CS465 - Assignment Three

Due: 2016-03-04 01:45p

Objectives

[20 points] Randomize

This week, rather than working with existing data, you are going to be creating data. We want a good quantity of data, so I would like you to do this programmatically. I suggest (and will assume) Python, but you are welcome to use another language like R, Go, Ruby, etc… if you are more comfortable using it. In Python, there is a library for writing out CSV data, which I suggest using with the “excel” dialect. There is also a nice random library that allows you to generate data using a number of different distribution techniques, which will make for more interesting data than generating uniform random values. Do your best to insert a story into your data that you can “reveal” with your visualization.

I would like you to generate a couple hundred rows of data, the precise number is up to you. You can be creative and use whatever column headings and data values you like. Your data could contain various environmental factors surrounding UFO sightings, or demographic data for attendees of the MiddStock music festival, or the predicted results of Winter Carnival 2017, or you could cop out and just give me a collection of letters and numbers with no implied significance. The only requirement is that you have at least four columns (or variables), and that your synthetic data has representatives of nominal, ordinal, interval, and ratio data. As we saw in class, much of this comes down to interpretation, as you could use integers for all of those things, but you need to be clear about which is which (this is where making up some real meaning to your columns might be helpful).
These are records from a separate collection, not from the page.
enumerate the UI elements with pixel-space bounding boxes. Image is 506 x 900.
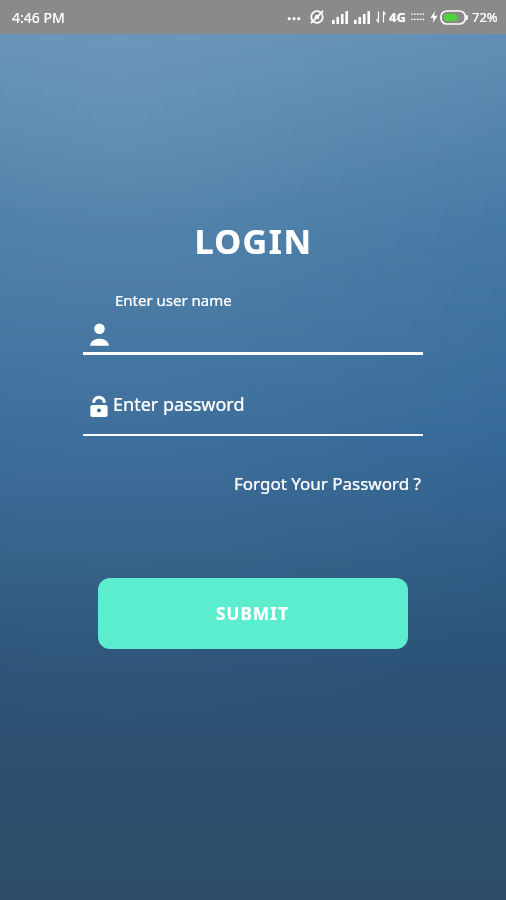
button[interactable]: Enter password: [83, 392, 423, 436]
button[interactable]: Enter user name: [83, 290, 423, 365]
button[interactable]: SUBMIT: [98, 578, 408, 649]
staticText: 4:46 PM: [12, 8, 65, 27]
staticText: 4G: [389, 8, 406, 26]
staticText: 72%: [472, 8, 498, 26]
staticText: Enter password: [113, 392, 245, 417]
staticText: LOGIN: [194, 218, 313, 264]
staticText: Forgot Your Password ?: [234, 472, 421, 495]
button[interactable]: Forgot Your Password ?: [232, 468, 423, 499]
staticText: Enter user name: [115, 290, 232, 310]
staticText: SUBMIT: [216, 602, 290, 625]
I would then like you to load this data into Tableau and visualize it. I would like to see at least four visualizations of this data. For each of the four levels of measurements, I would like an explanation for why you picked the visual representation and why or why not it would be appropriate for the other three. You can use the story tool to create this write up, giving us one page per variable. Note that you do not need to think of the four visualizations as showcasing each of the four columns. Each visualization will probably involve multiple columns – you may even be able to cover all four variables in a single visualization (though I might advise against it). You can certainly use the same visualization to talk about multiple variables.

[5 points] Area or radius

For the second part of this assignment, I would like you to prove whether or not Tableau uses circle area or circle radius when you map a variable to “size” and you are using circles as the primary mark. You should hand craft a very small dataset and then use Tableau to visualize it in a way that demonstrates how a variable is mapped to size. I recommend thinking literally about drawing circles in space. A small challenge to this is that the size mark in Tableau is relative only within that measure. So, if the value you have mapped to size is 5, however Tableau determines the size of the circle, it will have nothing to do with the scale of the space you have drawn the circle (which is presumably determined by another variable). If you click on the size button, you will get a slider that changes the scale for all of the circles (it is a little fiddly, but you should be able to get it sized to a point where you can at least make comparisons). The consequence of this is that you can’t just draw a single circle, you will need at least two, so you can ask questions like: “If circle 1 is this size, what size do I expect circle 2 to be?”.


Logistics

You will again be working on this assignment in pairs that I will assign shortly. As before, please do this pair programming style, working together rather than splitting the work into tasks.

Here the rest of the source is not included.